Real-time adjustment of the properties of the drug 110 during subcutaneous delivery (which may also be referred to as “profile on demand”), can be advantageous in drugs 110 comprising intravenously administrated drugs, containing toxins or harmful drugs, when administrated above a predetermined amount or concentration. An example for drugs 110 containing toxins can be cancer chemotherapy drugs. In these toxic drugs it is of paramount importance to maintain the predetermined pharmacokinetic and/or pharmacodynamics profile and prevent the drug concentration in the body from exceeding the predetermined amount. Additionally, since subcutaneous drug delivery is less painful than intravenous drug delivery and can also be easily administrated at different locations in the body, it is greatly advantageous to subcutaneously deliver toxin containing drugs by employing the drug delivery system 100.

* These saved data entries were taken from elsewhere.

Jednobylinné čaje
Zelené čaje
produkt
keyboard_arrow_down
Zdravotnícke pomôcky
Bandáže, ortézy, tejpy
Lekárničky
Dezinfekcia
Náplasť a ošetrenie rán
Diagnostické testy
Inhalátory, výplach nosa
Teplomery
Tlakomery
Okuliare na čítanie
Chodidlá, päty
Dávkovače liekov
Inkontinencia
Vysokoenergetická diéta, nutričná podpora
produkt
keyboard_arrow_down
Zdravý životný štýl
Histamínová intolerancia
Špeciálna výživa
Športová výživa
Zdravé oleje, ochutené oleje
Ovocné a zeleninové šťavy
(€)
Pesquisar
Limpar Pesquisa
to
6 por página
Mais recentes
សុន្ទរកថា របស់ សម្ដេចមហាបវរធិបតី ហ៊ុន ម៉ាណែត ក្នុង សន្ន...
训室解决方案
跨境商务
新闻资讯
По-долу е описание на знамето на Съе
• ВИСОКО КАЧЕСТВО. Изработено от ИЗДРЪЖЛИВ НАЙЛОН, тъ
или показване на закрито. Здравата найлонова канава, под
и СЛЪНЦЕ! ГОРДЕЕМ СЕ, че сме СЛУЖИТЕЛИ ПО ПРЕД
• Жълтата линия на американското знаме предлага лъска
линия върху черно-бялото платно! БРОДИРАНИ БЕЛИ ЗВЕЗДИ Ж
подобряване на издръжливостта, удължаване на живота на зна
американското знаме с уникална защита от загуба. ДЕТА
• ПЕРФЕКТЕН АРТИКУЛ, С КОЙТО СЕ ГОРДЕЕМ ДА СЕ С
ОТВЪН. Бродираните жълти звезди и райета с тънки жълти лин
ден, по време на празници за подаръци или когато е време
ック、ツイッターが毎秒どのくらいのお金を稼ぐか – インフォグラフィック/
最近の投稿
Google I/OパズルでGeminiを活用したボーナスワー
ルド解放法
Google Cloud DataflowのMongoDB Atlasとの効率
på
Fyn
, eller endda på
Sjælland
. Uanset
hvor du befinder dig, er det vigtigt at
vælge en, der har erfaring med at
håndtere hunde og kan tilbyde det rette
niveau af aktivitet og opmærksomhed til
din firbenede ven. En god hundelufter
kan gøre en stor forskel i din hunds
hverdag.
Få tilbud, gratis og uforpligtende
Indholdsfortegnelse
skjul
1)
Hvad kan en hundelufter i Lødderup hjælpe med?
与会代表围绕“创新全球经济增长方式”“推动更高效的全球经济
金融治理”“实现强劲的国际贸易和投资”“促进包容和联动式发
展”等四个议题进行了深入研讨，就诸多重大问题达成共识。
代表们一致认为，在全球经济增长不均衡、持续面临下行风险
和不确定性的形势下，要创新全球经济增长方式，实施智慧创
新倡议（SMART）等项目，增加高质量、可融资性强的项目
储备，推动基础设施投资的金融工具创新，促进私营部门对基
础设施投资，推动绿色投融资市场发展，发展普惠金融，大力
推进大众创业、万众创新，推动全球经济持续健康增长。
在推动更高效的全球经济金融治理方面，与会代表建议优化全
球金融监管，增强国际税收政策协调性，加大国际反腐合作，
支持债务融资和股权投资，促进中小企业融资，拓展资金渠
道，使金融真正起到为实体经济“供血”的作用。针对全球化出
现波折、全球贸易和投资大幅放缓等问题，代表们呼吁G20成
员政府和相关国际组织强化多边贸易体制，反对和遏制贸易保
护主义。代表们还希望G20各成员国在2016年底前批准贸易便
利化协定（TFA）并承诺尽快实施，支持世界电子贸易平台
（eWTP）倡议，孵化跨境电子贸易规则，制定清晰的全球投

Moreover, real-time adjustment of the properties of the drug 110 during subcutaneous delivery, can be advantageous in intravenously administrated drugs 110, which are infused, such as shown in FIG. 3. During infusion, the treatment element 160 can apply the treatment to maintain a desired pharmacokinetic and/or pharmacodynamics profile of the infused drug 110. For example, the treatment element 160 can apply the treatment substantially during all the duration of the infusion, to maintain a constant concentration of the infused, drugs 110 in the circulatory system 150.

In some embodiments, the sensor 400 can be configured to detect the concentration of the infused drugs 110 and accordingly the controller 410 can apply the treatment. In other embodiments, the controller 410 can be configured to apply the treatment for maintaining the constant concentration, in response to other components besides the sensor 400, such as in response to the operation of the pump 352, for example.

In some embodiments, the pharmacokinetic profile comprises the concentration of the drug 110 during delivery thereof into the body. The pharmacodynamics profile can comprise the effect (e.g. biochemical and physiological) the drug 110 has the on body during delivery thereof into the body.

In some embodiments, these types of intravenously administrated drugs can comprise large molecule drugs. In some embodiments, large molecule drugs can be based on molecules larger than 900 Daltons.

In some embodiments, large molecule drugs can comprise biopharmaceutical drugs based on biological components. In some embodiments the biopharmaceutical drugs are based on proteins that have a therapeutic effect. These large protein molecules, which can be composed of more than 1,300 amino acids and can be as heavy as 150,000 g/mol (or 150 kDa), for example, can be essentially copies or optimized versions of endogenous human proteins. Biologics bind to specific cell receptors that are associated with the disease process. Monoclonal antibodies are specialized in recognizing a very specific structure on the cell surface. For example, these biopharmaceutical drugs can be used in cancer therapy. These biopharmaceutical drugs can bind selectively, for example, to the receptors of cancer cells, making it possible to mark and fight specific abnormal cells. Healthy cells are usually not attacked in this process, so that biologics often cause fewer side effects than in conventional chemotherapy.

Due to the relatively large size of the large molecule drugs, these large molecule drugs are conventionally administrated intravenously due to a relatively small lumen of the capillaries 152 or other tissues or organs, which can prevent the large molecule drugs from passing therethrough. According to some embodiments, the drug delivery system 100 is configured to deliver the large molecule drugs by subcutaneous administration methods, while allowing the large molecule drugs to pass through the capillaries 152 or other tissues or organs.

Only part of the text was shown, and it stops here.